If the parties have no children together, they must file the following:

  • case information sheet
  • petition for divorce
  • vital statistics form
  • financial statement, and
  • fee waiver affidavit (for low-income state residents who qualify).

The West Virginia Supreme Court has created uniform domestic relations forms for all counties within the state. Although state law requires each county to accept these forms in divorce cases, a handful of counties retain their own unique documents. Before filing your case, it's a good idea to check with the county clerk's office to determine whether your court prefers a certain set of forms.

Filing Your Forms

Once you have the appropriate forms in order, file them in the county clerk's office. Some of the forms must be notarized, which means you sign them under oath in front of a notary public. West Virginia law is very specific about the number of copies you must file when you open your divorce case.
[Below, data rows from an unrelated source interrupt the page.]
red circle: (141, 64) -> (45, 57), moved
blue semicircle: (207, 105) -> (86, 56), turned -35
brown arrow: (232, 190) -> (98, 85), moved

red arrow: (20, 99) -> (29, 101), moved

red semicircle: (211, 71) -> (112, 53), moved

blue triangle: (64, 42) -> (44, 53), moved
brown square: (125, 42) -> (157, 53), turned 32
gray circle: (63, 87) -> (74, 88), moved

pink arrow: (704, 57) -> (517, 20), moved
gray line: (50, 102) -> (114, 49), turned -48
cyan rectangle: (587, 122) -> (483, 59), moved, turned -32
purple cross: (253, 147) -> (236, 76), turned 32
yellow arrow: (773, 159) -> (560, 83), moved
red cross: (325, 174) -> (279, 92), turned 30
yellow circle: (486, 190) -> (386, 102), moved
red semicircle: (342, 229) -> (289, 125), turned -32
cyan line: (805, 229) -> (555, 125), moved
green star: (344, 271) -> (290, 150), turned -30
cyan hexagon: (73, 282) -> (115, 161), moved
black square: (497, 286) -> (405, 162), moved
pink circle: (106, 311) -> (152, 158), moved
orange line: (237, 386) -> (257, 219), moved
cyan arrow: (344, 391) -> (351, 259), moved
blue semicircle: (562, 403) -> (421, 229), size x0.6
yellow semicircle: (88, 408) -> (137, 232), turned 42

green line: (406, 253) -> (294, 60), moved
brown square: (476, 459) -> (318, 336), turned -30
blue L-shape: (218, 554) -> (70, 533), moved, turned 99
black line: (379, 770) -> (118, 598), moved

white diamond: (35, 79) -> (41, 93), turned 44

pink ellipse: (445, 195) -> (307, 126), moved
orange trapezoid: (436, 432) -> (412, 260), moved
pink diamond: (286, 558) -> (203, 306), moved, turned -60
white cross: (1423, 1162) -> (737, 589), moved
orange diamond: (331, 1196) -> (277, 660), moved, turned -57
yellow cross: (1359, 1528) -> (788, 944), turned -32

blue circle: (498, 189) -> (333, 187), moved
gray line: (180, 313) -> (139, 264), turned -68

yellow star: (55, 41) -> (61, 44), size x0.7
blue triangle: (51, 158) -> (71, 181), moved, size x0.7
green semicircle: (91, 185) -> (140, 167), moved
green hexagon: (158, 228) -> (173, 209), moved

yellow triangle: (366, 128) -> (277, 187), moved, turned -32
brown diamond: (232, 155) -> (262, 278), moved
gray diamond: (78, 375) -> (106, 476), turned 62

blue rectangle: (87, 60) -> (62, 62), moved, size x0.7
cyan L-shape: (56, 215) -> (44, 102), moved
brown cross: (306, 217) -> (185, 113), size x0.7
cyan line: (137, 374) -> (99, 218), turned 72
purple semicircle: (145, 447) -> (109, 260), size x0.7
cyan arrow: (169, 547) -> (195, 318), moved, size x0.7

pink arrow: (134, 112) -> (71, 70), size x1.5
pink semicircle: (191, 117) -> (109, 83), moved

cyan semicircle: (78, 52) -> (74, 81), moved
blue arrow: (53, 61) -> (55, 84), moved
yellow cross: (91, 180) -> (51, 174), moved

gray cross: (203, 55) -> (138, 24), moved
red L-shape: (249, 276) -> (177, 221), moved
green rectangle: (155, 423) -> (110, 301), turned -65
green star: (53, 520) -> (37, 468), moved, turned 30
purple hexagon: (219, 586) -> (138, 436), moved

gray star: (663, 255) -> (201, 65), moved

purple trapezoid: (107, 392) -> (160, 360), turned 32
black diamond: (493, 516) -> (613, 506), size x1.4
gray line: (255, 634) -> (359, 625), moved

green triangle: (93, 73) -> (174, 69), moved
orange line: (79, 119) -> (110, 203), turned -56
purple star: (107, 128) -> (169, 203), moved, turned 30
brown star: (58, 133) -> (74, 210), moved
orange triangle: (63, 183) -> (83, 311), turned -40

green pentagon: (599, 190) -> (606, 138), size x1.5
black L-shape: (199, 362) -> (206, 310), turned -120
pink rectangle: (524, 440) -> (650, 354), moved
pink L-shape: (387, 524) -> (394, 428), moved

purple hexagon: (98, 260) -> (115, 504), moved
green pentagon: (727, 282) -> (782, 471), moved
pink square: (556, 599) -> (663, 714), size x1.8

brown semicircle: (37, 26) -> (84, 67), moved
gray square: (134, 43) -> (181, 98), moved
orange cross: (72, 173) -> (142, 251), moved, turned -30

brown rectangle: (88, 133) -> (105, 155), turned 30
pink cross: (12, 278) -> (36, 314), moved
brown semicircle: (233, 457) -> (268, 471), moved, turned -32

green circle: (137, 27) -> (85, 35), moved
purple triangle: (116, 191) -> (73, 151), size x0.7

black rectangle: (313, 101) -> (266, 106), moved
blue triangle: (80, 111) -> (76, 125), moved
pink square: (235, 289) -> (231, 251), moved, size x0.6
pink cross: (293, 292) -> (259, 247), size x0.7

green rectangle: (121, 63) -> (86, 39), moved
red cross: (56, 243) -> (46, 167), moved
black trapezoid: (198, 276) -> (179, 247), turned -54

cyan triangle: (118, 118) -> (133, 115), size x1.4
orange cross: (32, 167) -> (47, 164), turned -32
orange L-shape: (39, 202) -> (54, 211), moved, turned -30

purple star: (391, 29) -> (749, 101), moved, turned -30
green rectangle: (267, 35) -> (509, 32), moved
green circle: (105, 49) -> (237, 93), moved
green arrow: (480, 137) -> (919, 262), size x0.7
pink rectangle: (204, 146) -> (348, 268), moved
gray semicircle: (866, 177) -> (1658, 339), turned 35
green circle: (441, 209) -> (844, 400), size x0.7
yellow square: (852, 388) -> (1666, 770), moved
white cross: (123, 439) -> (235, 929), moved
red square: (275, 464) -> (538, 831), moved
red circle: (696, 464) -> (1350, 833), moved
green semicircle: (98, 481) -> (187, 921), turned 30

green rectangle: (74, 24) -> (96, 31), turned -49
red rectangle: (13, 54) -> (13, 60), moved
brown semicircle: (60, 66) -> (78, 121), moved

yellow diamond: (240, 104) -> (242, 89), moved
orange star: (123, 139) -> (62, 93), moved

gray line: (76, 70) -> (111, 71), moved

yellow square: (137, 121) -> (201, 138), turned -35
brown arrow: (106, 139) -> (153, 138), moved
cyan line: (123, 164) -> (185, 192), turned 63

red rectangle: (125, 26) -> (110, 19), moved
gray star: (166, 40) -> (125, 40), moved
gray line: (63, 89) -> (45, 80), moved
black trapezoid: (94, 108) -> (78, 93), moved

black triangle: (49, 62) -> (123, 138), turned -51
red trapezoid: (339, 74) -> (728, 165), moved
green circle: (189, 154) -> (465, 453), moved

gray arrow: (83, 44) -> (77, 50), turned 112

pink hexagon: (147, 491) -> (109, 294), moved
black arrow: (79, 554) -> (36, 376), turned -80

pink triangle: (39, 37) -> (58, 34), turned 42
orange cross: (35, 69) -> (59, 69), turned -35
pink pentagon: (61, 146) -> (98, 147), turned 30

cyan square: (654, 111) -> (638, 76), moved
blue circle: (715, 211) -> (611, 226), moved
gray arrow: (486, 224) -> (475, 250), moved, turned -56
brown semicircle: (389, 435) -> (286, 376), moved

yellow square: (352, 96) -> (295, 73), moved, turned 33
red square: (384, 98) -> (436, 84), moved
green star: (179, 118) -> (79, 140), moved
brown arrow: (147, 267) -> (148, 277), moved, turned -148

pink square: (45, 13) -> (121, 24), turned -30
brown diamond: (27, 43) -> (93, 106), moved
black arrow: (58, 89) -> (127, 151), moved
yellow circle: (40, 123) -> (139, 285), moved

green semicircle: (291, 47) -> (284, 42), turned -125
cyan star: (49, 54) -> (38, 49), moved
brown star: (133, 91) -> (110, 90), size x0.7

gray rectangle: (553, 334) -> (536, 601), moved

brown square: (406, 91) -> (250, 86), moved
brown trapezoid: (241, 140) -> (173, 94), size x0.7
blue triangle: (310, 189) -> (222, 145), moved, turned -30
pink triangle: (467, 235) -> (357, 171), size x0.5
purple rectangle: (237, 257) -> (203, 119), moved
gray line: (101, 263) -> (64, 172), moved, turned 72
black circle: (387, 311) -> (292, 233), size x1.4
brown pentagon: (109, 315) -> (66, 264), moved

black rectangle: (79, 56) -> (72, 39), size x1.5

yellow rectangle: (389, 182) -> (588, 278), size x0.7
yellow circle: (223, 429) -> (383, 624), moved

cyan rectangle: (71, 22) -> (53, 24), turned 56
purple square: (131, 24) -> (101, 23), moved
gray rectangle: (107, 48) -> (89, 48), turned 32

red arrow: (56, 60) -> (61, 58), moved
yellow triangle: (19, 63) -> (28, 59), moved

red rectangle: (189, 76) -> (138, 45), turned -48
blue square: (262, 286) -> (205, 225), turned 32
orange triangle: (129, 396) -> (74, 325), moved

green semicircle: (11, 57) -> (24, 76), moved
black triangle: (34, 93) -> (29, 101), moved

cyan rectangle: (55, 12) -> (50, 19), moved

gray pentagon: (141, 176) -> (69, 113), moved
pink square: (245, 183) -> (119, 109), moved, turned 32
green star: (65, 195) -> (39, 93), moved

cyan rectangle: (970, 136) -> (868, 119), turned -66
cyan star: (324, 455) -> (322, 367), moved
State law requires the following:

  • original plus one copy of the petition for divorce
  • original plus two copies of the case information sheet
  • original vital statistics form (no copies)
  • original fee waiver affidavit, if applicable (no copies)
  • original plus one copy of financial statement
  • original child support income withholding form, if applicable (no copies)
  • original parent education registration form, if applicable (no copies), and
  • original plus one copy of proposed parenting plan, if applicable.

Serving Your Forms

Under West Virginia law, the filing spouse must "serve" the divorce documents upon the opposing side. "Service of process" refers to delivering copies of all the legal documents to the non-filing party. This ensures fairness, as the other person is promptly notified of the need to respond. West Virginia offers a wide range of service options, including:

  • personal service
  • certified mail service
  • sheriff's service
  • service by publication, or
  • pick up at the clerk's office.

Personal service is the preferred service method in the state. In West Virginia, personal service is achieved by hand-delivering the divorce papers to the other side. State law prohibits spouses from personally serving each other. Instead, you must either hire a process server or ask a friend or family member to deliver the documents.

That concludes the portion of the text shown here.